In FY07, the GOB will continue to strengthen the procurement and distribution of ARVs and other medicines. Sixteen percent of the total GOB budget for ARVs will be provided from the proposed FY07 funds. FY07 funds will 1) increase the procurement of pediatric formulations, 2) strengthen the supply chain by hiring skilled personnel, and 3) develop and implement quality management systems for CMS and DRU. Of the total funding for ARV drugs ($13,871,536), 91% will be used for drug procurement; 11.7% of the funds for ARVs will be used to purchase pediatric drug formulations (US $1.5 million).
a. In FY07, training on pharmacovigilance will continue to empower practitioners to report adverse drug reactions and to ensure that successive procurements of the drugs are safe and bio-effective. GMP inspections of manufacturers will also continue. These inspections will facilitate the registration of generic
ARVs. A new activity in FY07 is that the Supply Chain Management System (SCMS) will provide technical assistance and support to CMS and various units for the development of modern logistics practices and technologies to efficiently carry out its responsibility of procurement, quality assurance, storage and distribution of HIV/AIDS related commodities for all government, mission, mine and non-government organizations in Botswana.
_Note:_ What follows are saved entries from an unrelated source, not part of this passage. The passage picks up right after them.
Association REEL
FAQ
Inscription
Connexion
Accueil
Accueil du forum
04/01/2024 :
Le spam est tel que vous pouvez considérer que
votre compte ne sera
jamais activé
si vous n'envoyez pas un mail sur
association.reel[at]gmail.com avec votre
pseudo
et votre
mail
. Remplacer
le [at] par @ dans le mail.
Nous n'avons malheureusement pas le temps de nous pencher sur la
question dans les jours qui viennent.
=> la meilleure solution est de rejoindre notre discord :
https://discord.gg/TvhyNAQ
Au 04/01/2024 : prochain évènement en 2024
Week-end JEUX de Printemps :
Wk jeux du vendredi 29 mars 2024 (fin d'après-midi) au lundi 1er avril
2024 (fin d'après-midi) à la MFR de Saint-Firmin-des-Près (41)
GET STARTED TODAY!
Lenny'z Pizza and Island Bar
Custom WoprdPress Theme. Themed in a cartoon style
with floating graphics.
In addition, the funds will continue to strengthen the quality control of ARVs and drugs to treat HIV-related OIs through advanced training in pharmaceutical analysis, and procurement of textbooks and ARV primary reference standards. The funds will also be used to fund study tours to assess the Laboratory Information Management Systems (LIMS) that will be installed in the new NDQCL facility. This system will be linked to DRU for easy access to test results.
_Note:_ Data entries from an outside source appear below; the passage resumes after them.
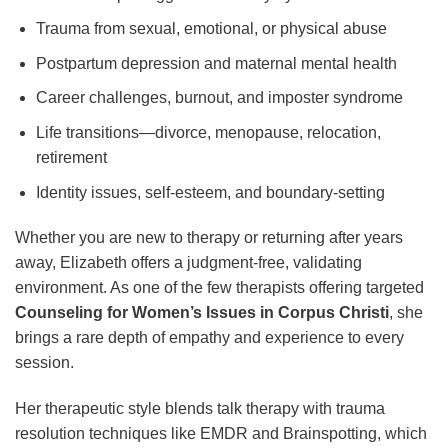
Trauma from sexual, emotional, or physical abuse
Postpartum depression and maternal mental health
Career challenges, burnout, and imposter syndrome
Life transitions—divorce, menopause, relocation,
retirement
Identity issues, self-esteem, and boundary-setting
Whether you are new to therapy or returning after years
away, Elizabeth offers a judgment-free, validating
environment. As one of the few therapists offering targeted
Counseling for Women’s Issues in Corpus Christi
, she
brings a rare depth of empathy and experience to every
session.
Her therapeutic style blends talk therapy with trauma
resolution techniques like EMDR and Brainspotting, which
Quality assurance at CMS will also be strengthened by providing training for internal auditors to conduct regular internal audits. The distribution system will be improved through the purchase of two self-loading trucks and installation of self-loading mechanisms in the current fleet. CMS will also procure two refrigerated vehicles for distribution of refrigerated medications and other products.